I’m suddenly more alert than wary now.

If he’s here because of Genevieve, I know this might have something, maybe everything to do with Adria. My body stiffens with awareness and determination.

“Go on,” I say, urging him in my calmest voice, though there was still a lot of desperation in those two small words despite my attempt to hide it.

The boy has trouble meeting my eyes; he’s constantly looking toward the ground, or off to the side whenever I try to hook his gaze.

He needs to speak faster. Even the smallest hesitation between words is too long to suffer through.
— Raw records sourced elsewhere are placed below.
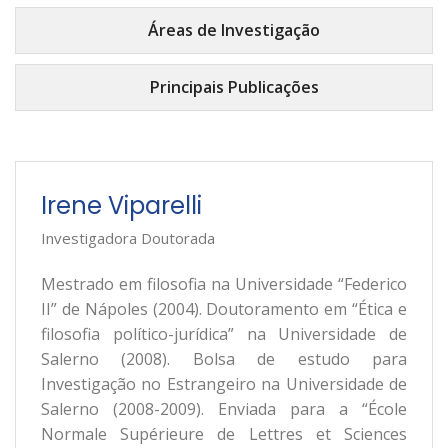
Áreas de Investigação
Principais Publicações
Irene Viparelli
Investigadora Doutorada
Mestrado em filosofia na Universidade “Federico
II” de Nápoles (2004). Doutoramento em “Ética e
filosofia político-jurídica” na Universidade de
Salerno (2008). Bolsa de estudo para
Investigação no Estrangeiro na Universidade de
Salerno (2008-2009). Enviada para a “École
Normale Supérieure de Lettres et Sciences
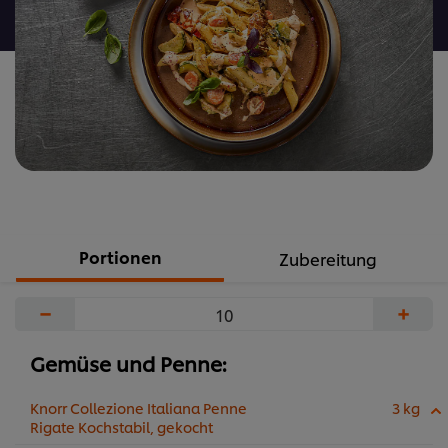
abgegeben
Portionen
Zubereitung
−
+
Gemüse und Penne:
Knorr Collezione Italiana Penne
3 kg
Rigate Kochstabil, gekocht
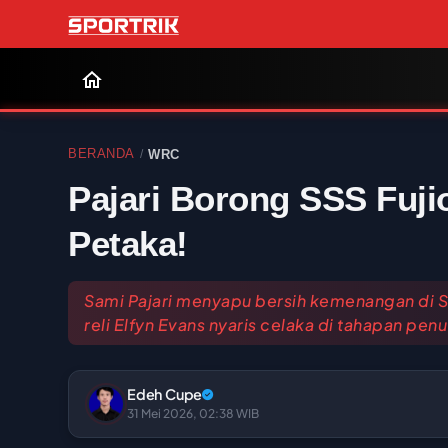
BERANDA
WRC
/
Pajari Borong SSS Fuji
Petaka!
Sami Pajari menyapu bersih kemenangan di S
reli Elfyn Evans nyaris celaka di tahapan penu
Edeh Cupe
31 Mei 2026, 02:38 WIB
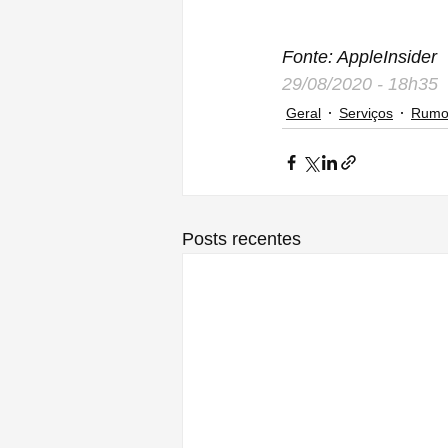
Fonte: AppleInsider
29/08/2020 - 18h35
Geral
Serviços
Rumo
Posts recentes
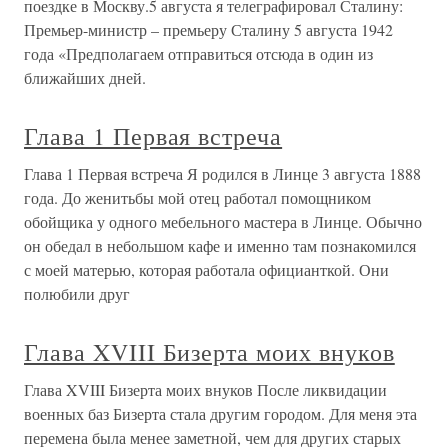
поездке в Москву.5 августа я телеграфировал Сталину:
Премьер-министр – премьеру Сталину 5 августа 1942
года «Предполагаем отправиться отсюда в один из
ближайших дней.
Глава 1 Первая встреча
Глава 1 Первая встреча Я родился в Линце 3 августа 1888
года. До женитьбы мой отец работал помощником
обойщика у одного мебельного мастера в Линце. Обычно
он обедал в небольшом кафе и именно там познакомился
с моей матерью, которая работала официанткой. Они
полюбили друг
Глава XVIII Бизерта моих внуков
Глава XVIII Бизерта моих внуков После ликвидации
военных баз Бизерта стала другим городом. Для меня эта
перемена была менее заметной, чем для других старых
“Why didn’t she just come here herself?”

“It is not safe for her here,” the boy says, looking carefully toward the house as if to indicate there is a danger inside. “She said that you must meet with her at a designated place and that if you must bring someone that only Nathan and Daisy Mayfair are allowed to join you.”

“How can Genna be in any danger here?” I say, finally meeting his gaze. “I find that hard to believe, considering what she is.”

The boy nods respectfully. “Yes, but she cannot come here. I am not at liberty to speak about it. Please, meet my Mistress on Water Street at the train bridge near the Kennebec River Rail Trail. She will be waiting for you in one hour.”

“An hour it is then,” I say without hesitation.

The boy doesn’t say another word, but bows to me, turns on his heels and disappears down the driveway and down the hill leading up to the main road. I watch him until he’s out of sight and I listen for any signs of a vehicle that he may have come here in, but there’s nothing. I hear his steps going over the pebble-sized pieces of gravel at the end of the driveway and then he’s gone.

Wasting no time, I rush back into the house.

“Yes, that’s what he said,” I whisper to Nathan and Daisy after pulling them into the back room and shutting the door. “I know it has to be about Adria, I can feel it.” My heart is pounding, my hands clenched into fists at my sides.

“Something’s not right about this,” Daisy says, staring toward the door that leads into the den where at least fifteen of our family and friends sit.

“I trust Genna,” I say.

Daisy looks at me. “No, I mean about them,” she says, nodding toward the door. “I-It just worries me, is all.”

“And it should,” Nathan says. “There’s only one thing that a Praverian fears and that’s another Praverian.”

27

IT’S ALMOST DARK WHEN the three of us make it to the train bridge. I park my Jeep in an alcove on the side of the road and we walk up the hill and into a veil of trees toward the railroad tracks. A few cars pass by on the street below, but the traffic is thinning out as the evening progresses. I’m starting to worry about the moon; tonight it’ll be full. Tonight is the night that I will know if Adria is alive or dead. And that makes this meeting with Genna that much more important, though I’m not exactly sure why. I’m conflicted about being here waiting for Genna when I want to be waiting for Adria’s connection to me to develop.

Twenty feet from the rusty old bridge and Genna steps out in the center of the tracks. I never noticed how bright green her eyes were; the only time I ever saw her was when she went with me to Georgia to find Adria, but even then I could hardly notice anything, I was so worried about my girl.

“Genna?” I say to break the silence. Already I’m looking around for any sign of Adria.

Genna steps closer.

“You see her?” Daisy says, apparently not granted the same opportunity.

“I don’t see her, either,” Nathan adds, peering into the trees.

“Sorry,” Genna says as she gets closer, “I have to be one hundred percent sure before I reveal myself to them.”

“Okay,” I say, “how?”

“They have to speak my name,” Genna says, “not my given name, but what I am.”

I look at my brother and sister, first wondering if they can hear Genna at least, but it’s apparent they can’t.

“She wants both of you to say the word Praverian.”

Daisy’s face gets all twisted. “Huh? Why?”

“Because a Praverian,” Nathan says with extra emphasis on the word, “can’t speak their name aloud, or it’ll mark them permanently to all other Praverians.” He looks into the semi-darkness as if looking at Genna, who’s actually three feet to the right of his gaze. “I just said it twice.” He holds up two fingers. “Baby, you already know I’m full-on werewolf—what’s with the distrust all of a sudden?”